Lo abbiamo sviluppato tutto in casa, e non mi riferisco solo al gioco ma anche alla tecnologia alle sue spalle, prima fra tutte quella delle animazioni. Purtroppo siamo andati un po’ lunghi e ci siamo trovati a metà di un guado generazionale: avevamo iniziato a programmare il gioco per MS-DOS ma nel frattempo era arrivato Windows, cosa che ci ha costretto a ricominciare tutto daccapo.
Indubbiamente c’è stato comunque uno sbilanciamento tra il lato grafico e quello della programmazione, col primo senz’altro migliore rispetto al secondo. Diciamo che con una migliore organizzazione si sarebbero potuti mantenere i tempi di sviluppo entro i tre anni, contro i cinque e mezzo che alla fine si sono rivelati necessari.
L’industry che ho trovato oggi è senz’altro migliore di quella che ho lasciato, così come credo che quella che ho lasciato nel 2000 sia stata la peggiore. Non c’erano i giochi scaricabili, quindi si doveva necessariamente passare attraverso la distribuzione di prodotti fisici e scatolati, commercializzati dai grandi distributori. Questa politica comportava grandi limiti in termini di sviluppo e di creatività, perché i giochi dovevano raggiungere una massa critica di venduto piuttosto alta per tenere in piedi il sistema.
Anche oggi i prodotti tradizionali devono sottostare a questo circolo vizioso, ma dal 2005 in poi la scena indie si è costantemente sviluppata al punto da rendere possibile la produzione di prodotti di nicchia, venduti attraverso il digital delivery, che permettono di aggirare i problemi di cui sopra. Ciò consente di lavorare con team ridotti e una maggior libertà creativa. Questo credo sia il miglior periodo possibile per creare videogiochi.
La mia unica preoccupazione è la creazione e l’innovazione. Ubisoft ha deciso di sostenerci nello sviluppo di Project Dust, è vero, ma mi considero intimamente come un indie.

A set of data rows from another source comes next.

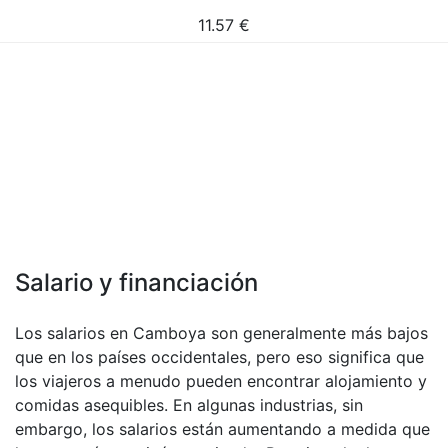
11.57
€
Salario y financiación
Los salarios en Camboya son generalmente más bajos
que en los países occidentales, pero eso significa que
los viajeros a menudo pueden encontrar alojamiento y
comidas asequibles. En algunas industrias, sin
embargo, los salarios están aumentando a medida que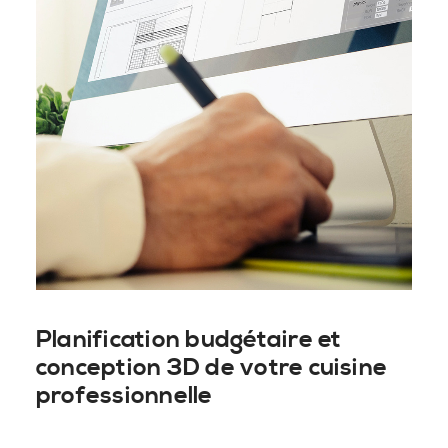
Planification budgétaire et
conception 3D de votre cuisine
professionnelle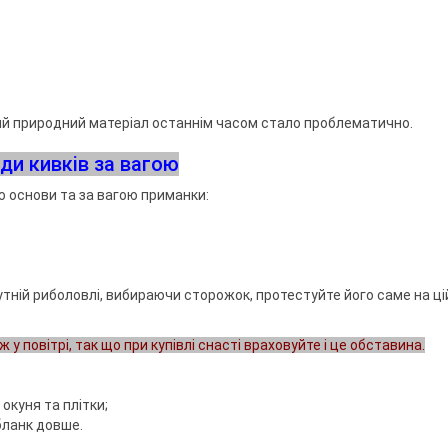
акий природний матеріал останнім часом стало проблематично.
ди кивків за вагою
ю основи та за вагою приманки:
утній риболовлі, вибираючи сторожок, протестуйте його саме на ці
у повітрі, так що при купівлі снасті враховуйте і це обставина.
окуня та плітки;
бланк довше.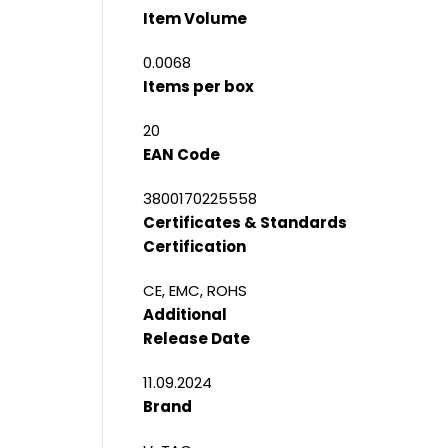
Item Volume
0.0068
Items per box
20
EAN Code
3800170225558
Certificates & Standards
Certification
CE, EMC, ROHS
Additional
Release Date
11.09.2024
Brand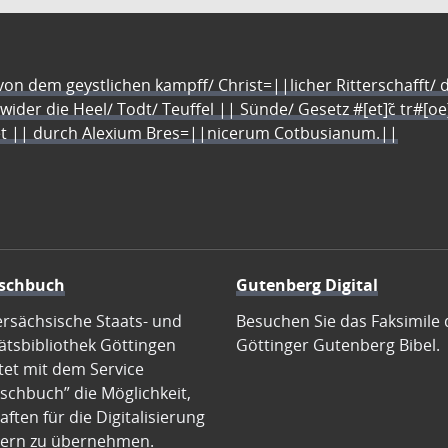
n dem geystlichen kampff/ Christ=||licher Ritterschafft/ da
 wider die Heel/ Todt/ Teuffel || Sünde/ Gesetz #[et]c̃ tr#[o
let || durch Alexium Bres=||nicerum Cotbusianum.||
schbuch
Gutenberg Digital
ersächsische Staats- und
Besuchen Sie das Faksimile 
ätsbibliothek Göttingen
Göttinger Gutenberg Bibel.
tet mit dem Service
schbuch” die Möglichkeit,
ften für die Digitalisierung
ern zu übernehmen.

Non riuscirei a immaginarmi al lavoro su un gioco come Assassin’s Creed, con centinaia di persone impegnate nel suo sviluppo. Credo che in meno si lavora a un gioco e meglio è.
(segue una lunga pausa) Project Dust è un gioco che parla dell’ambivalenza della natura, che spesso noi cerchiamo di contestualizzare e quasi umanizzare, ma che in realtà è cieca nell’applicazione dei suoi meccanismi. Il giocatore avrà però modo di plasmare il mondo, adattandosi a ciò che lo circonda. Questo lo porterà a sentirsi in qualche modo un eroe, ma anche a considerare l'ambiente come suo, perché in parte lo avrà plasmato a suo piacimento.
Ad agosto mostreremo qualcosa in più alla GDC di Colonia: sarà una presentazione tecnica, ma senz’altro verrà svelato qualcosa in più del gioco.
Con questo, cari Eurogamers, si è chiusa un’intervista interessante forse più a livello umano che non informativo. Ne usciamo infatti sapendo di Project Dust ancora poco, ma ricordandoci che dietro a un videogioco vi sono pur sempre delle persone, coi loro successi e coi loro fallimenti. Eric Chahi ha avuto modo di leccarsi le ferite per lungo tempo ma ora è pronto e rientrare in campo con un progetto che si è ritagliato addosso per budget e ambizione: come sempre il segreto non è non cadere mai, ma sapersi rialzare.